Perception, imagination et réalité

La pensée de l’univers que je connais se situe au cœur de mes perceptions, accessibles à travers mon corps physique. Les relations que j’entretiens avec les autres corps autour de moi, qu’ils soient animés ou inanimés, enrichissent et définissent les connaissances que je possède.

Mon univers personnel, façonné par la dynamique des choses qui m’entourent et constitué par l’ensemble des pensées qui m’habitent, interagit avec un autre univers au travers des sens que me procure mon corps. Cet autre univers, composé de ce qui existe indépendamment de moi, entre en relation constante avec le mien : ils se confrontent, se marient et parfois même s’expulsent l’un l’autre, probablement plus souvent que je ne m’en rends compte.

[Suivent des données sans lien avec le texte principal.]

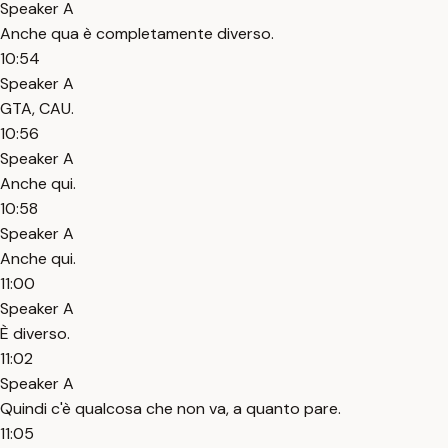
Speaker A
Anche qua è completamente diverso.
10:54
Speaker A
GTA, CAU.
10:56
Speaker A
Anche qui.
10:58
Speaker A
Anche qui.
11:00
Speaker A
È diverso.
11:02
Speaker A
Quindi c'è qualcosa che non va, a quanto pare.
11:05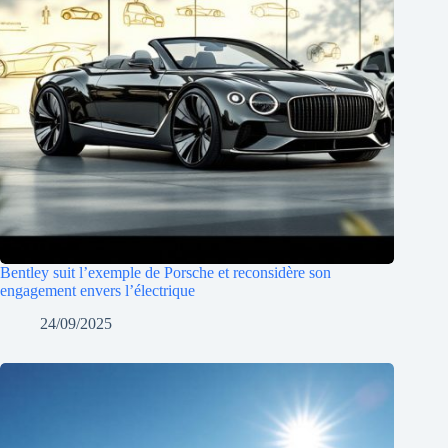
Bentley suit l’exemple de Porsche et reconsidère son
engagement envers l’électrique
24/09/2025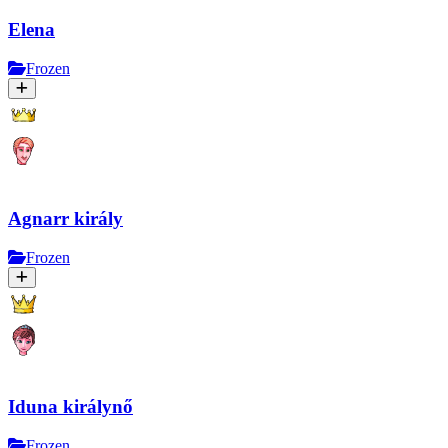
Elena
Frozen
Agnarr király
Frozen
Iduna királynő
Frozen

Ainsi, mon univers personnel dépend de l’acuité de mes sens, eux-mêmes déterminés par la nature de mon corps : un corps spirituel perçoit des réalités spirituelles, un corps céleste des réalités célestes, et un corps terrestre des réalités terrestres. Mon corps, étant l’hôte de mes pensées, en délimite nécessairement les contours.

Malgré ces limitations, l’imagination me pousse à dépasser ces frontières : en créant des pensées qui interagissent entre elles, elle peut générer de nouvelles réalités avec lesquelles le corps peut interagir ; mais probablement toujours dans un univers restreint par l’expérience corporelle accessible par nature.

De fait, l’univers que je connais, limité par la nature de mon corps, les contraintes de mes sens, et l’imagination conditionnée par ma propre expérience, n’a rien à voir avec l’univers tel qu’il est réellement. Peut-on percevoir la réalité dans son entièreté ? J’en doute.

Il existe également un troisième univers, perçu et partagé sous différentes formes par une communauté évoluant dans un espace commun. Bien qu’il n’existe pas concrètement, il est bien réel dans une culture, une sorte de pouponnière d’un imaginaire collectif. Ce troisième univers, extrêmement complexe, se déforme et se reforme continuellement en fonction des interactions d’un groupe et des choses entre elles, chaque individu y contribuant par son point de vue personnel. Bien que malléable, il est perçu comme fixe et réel dans le moment présent, dictant les lois auxquelles nos pensées tentent de se conformer.

Ce troisième univers commun, incohérent par nature, car construit d’un amalgame de perceptions interdépendantes, nourri par l’interaction des êtres avec l’univers réel, constitue un tissage hétérogène de croyances et de pensées plus ou moins conscientes. C’est dans ce troisième univers que je forme toutes mes connaissances. Pour enrichir mes propres connaissances et mieux comprendre ce qui m’entoure, j’ai besoin des perceptions d’autrui.

Au-delà des limites imposées par notre corps et nos sens, la quête de la vérité ultime semble insaisissable, échappant à notre compréhension limitée. Pourtant, c’est précisément cette quête, nourrie par l’interaction avec les autres et les mondes que nous percevons, qui enrichit notre existence et donne un sens à notre univers personnel. Bien que l’essence véritable de la réalité réside dans une totalité inaccessible, elle se révèle dans la richesse des perceptions et des échanges qui nous unissent.